DNA TOPOLOGY IS VARIABLE

Although it may seem obvious, it is worth recalling that since all of the genes in the genome are made of DNA, if DNA structure can vary in response to changes in bacterial physiology, these changes have the potential to influence the transcription pattern of the cell in highly pervasive ways. DNA in most bacteria is negatively supercoiled because it has a deficit of helical turns compared with its fully relaxed state [4850]. Negative supercoils are introduced to DNA by the type II topoisomerase DNA gyrase, an ATP-dependent enzyme [5154]. They are also introduced locally by the tracking activities of DNA and RNA polymerase [55]. The type I enzyme DNA topoisomerase I (Topo I) removes negative supercoils from DNA, using the energy stored in the supercoiled DNA to drive the reaction [51,54,56]. E. coli has two other topoisomerases: Topo III which is a type I enzyme (related to Topo I) that has a decatenase activity [57,58], and Topo IV, an ATP-dependent type II enzyme that is related to gyrase but lacking the ability to supercoil DNA negatively [59]. Topo IV is essential for the decatenation of the daughter chromosomes at the end of the cell cycle [60].

About half of the supercoils in the E. coli chromosome are constrained by proteins with the unconstrained portion of the genome having the potential to use the pent-up torsional energy of supercoiling to drive transactions such as transcription [61,62]. Measurements of superhelical density (sigma) give values that are averages for the whole chromosome; it is very difficult to discuss the superhelicity of discrete portions of the chromosome although these have the potential to be supercoiled to different values of sigma in different places [63].

The activity of DNA gyrase is sensitive to the ratio of ATP to ADP in the cell.

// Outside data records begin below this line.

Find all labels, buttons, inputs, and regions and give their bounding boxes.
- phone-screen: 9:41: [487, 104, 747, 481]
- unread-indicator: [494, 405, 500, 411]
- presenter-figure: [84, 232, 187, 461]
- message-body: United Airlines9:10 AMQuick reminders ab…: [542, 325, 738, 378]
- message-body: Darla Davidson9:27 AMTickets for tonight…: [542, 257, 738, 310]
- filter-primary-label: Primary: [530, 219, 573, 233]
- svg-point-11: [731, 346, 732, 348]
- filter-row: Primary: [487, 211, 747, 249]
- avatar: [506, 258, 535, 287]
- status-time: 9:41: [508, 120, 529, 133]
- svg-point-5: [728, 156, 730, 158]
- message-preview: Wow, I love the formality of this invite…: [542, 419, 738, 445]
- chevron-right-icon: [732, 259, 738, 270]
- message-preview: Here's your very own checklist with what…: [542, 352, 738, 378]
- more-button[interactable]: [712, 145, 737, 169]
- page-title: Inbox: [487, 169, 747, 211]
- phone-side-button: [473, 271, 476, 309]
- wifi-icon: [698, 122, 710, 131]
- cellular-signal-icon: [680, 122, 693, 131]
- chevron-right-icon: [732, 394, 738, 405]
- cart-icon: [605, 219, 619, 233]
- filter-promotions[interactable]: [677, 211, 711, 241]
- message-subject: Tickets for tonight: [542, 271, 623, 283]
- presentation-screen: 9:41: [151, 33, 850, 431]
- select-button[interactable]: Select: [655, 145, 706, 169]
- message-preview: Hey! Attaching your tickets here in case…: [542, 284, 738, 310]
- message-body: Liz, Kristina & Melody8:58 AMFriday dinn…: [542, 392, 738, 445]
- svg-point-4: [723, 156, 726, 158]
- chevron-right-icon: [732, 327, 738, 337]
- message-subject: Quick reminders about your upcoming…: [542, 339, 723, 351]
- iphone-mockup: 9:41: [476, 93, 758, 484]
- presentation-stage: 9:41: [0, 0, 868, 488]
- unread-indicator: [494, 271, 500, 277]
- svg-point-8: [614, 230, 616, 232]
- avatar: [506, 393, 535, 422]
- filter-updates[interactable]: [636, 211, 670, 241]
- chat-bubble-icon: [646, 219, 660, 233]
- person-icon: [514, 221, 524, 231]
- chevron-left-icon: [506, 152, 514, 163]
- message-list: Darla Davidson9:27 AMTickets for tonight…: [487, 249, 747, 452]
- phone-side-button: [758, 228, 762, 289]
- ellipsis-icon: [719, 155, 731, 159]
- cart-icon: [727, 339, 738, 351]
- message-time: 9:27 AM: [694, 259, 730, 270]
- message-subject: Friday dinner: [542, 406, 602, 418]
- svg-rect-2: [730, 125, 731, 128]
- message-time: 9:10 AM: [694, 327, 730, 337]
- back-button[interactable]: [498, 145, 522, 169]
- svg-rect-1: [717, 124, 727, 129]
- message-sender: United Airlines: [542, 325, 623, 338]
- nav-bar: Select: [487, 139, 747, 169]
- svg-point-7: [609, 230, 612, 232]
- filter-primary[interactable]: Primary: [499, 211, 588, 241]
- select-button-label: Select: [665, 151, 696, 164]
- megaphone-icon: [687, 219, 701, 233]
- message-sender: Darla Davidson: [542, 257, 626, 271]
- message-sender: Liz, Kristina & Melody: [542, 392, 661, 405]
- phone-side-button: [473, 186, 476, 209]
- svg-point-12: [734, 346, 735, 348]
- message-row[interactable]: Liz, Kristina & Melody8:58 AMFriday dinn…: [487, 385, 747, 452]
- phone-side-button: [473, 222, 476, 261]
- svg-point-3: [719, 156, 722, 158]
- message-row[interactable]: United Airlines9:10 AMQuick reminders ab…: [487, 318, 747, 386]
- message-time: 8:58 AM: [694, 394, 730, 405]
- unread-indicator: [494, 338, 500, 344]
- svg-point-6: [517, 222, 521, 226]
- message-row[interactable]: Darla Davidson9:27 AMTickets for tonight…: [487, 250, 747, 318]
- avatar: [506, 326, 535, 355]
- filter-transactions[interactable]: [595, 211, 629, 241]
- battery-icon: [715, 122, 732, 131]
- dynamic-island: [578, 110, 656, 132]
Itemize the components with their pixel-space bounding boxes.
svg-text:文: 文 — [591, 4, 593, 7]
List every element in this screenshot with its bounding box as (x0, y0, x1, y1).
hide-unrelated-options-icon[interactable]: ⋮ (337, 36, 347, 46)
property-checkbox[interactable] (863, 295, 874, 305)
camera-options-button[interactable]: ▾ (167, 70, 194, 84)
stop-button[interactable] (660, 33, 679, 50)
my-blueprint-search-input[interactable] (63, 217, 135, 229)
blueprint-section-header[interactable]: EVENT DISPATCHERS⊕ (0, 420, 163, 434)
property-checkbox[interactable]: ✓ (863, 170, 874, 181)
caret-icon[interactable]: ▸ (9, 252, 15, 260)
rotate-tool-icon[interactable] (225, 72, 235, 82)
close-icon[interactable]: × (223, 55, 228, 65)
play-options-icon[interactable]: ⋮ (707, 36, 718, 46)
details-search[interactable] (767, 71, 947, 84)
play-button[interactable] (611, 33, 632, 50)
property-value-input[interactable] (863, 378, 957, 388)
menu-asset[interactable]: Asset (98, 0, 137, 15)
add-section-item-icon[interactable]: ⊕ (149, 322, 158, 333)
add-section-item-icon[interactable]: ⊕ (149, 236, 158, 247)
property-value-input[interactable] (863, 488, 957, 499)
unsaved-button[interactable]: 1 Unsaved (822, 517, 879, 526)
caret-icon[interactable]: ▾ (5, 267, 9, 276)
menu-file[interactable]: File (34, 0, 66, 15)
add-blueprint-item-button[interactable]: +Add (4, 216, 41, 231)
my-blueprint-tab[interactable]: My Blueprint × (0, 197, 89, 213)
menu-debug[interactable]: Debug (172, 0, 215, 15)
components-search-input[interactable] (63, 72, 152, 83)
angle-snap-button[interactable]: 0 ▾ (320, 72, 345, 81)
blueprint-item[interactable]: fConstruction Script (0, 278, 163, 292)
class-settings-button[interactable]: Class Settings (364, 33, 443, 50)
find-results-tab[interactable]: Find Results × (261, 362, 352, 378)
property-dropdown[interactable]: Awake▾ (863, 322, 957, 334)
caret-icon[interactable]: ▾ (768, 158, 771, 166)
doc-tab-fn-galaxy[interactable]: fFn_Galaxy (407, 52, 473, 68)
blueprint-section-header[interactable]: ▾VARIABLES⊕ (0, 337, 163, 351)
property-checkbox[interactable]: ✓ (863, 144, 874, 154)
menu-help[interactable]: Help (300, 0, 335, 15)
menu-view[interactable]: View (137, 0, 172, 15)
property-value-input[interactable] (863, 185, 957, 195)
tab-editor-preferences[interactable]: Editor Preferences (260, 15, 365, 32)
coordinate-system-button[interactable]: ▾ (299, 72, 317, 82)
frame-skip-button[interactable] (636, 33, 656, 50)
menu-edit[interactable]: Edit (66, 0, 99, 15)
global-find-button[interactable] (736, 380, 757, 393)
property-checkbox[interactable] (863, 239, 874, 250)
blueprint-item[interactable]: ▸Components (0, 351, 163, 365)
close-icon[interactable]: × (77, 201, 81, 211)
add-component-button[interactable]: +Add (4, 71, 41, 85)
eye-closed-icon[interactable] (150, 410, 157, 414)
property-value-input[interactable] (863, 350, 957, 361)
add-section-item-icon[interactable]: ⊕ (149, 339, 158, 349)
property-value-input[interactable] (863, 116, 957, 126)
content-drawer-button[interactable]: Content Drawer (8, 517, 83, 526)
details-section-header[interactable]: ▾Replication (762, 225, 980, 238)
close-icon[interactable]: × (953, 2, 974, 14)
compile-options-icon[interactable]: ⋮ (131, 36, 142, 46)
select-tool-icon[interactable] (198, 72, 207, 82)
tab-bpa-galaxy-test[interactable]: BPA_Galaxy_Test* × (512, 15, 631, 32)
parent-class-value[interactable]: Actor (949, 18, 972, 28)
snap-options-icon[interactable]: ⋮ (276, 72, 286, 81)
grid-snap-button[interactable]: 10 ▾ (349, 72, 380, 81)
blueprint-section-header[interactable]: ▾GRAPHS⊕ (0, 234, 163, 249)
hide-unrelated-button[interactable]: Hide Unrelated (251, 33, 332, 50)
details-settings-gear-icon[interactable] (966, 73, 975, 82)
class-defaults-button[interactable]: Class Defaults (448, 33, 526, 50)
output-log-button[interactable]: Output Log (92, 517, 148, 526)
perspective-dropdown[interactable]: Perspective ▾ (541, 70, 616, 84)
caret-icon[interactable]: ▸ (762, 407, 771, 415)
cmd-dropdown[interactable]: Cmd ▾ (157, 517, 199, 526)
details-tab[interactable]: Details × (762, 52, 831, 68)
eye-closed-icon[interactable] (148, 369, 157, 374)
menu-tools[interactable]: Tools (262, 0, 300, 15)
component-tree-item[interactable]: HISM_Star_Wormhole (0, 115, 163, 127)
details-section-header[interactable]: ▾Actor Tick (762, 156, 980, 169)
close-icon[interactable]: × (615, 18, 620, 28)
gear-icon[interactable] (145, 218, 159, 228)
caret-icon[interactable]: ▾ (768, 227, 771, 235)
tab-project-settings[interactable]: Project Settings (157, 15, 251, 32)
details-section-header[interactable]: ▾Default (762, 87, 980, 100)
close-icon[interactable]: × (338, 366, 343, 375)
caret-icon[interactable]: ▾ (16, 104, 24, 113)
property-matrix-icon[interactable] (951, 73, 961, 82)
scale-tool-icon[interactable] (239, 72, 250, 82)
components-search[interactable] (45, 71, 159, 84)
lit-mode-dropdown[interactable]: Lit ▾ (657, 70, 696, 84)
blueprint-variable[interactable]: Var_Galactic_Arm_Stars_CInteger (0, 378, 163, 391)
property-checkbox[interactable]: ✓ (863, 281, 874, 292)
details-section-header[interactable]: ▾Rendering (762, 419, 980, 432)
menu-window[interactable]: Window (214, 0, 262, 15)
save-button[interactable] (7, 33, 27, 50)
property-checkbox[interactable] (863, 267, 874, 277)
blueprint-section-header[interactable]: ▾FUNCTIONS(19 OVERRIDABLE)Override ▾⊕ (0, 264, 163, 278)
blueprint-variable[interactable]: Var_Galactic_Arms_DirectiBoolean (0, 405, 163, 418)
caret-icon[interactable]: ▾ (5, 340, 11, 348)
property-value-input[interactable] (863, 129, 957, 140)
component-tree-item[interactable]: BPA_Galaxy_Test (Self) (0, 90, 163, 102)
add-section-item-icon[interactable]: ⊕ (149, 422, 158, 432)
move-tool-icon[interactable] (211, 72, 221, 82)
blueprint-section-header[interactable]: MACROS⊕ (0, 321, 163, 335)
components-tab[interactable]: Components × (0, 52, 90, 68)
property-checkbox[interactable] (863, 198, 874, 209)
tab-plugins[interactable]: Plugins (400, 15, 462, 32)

High metabolic fluxes result in higher ATP/ADP ratios, more gyrase activity and hence DNA that is more negatively supercoiled [64,65]. The exponential phase of the bacterial growth cycle is characterized by negative supercoiling of DNA, with DNA becoming more relaxed in the lag and stationary phases [66]. When bacteria experience stress they undergo a shift in the ATP/ADP ratio that alters DNA supercoiling [67,68]. Examples of such stress include changes to temperature, osmotic pressure, oxygen concentration, pH or growth phase [1517,19,21,22,26,28,66]. Since the tracking of DNA and RNA polymerase creates local domains of supercoiling (both positive and negative), any change to these rates of tracking will affect DNA superhelicity at those sites in the genome [55,69,70].

Evidence from bioinformatic studies and from experimental work also indicates that DNA supercoiling in the chromosome is both dynamic and differs from place-to-place [63,7173]. In order to appreciate how this arises, it is first necessary to consider the organization of the bacterial genome.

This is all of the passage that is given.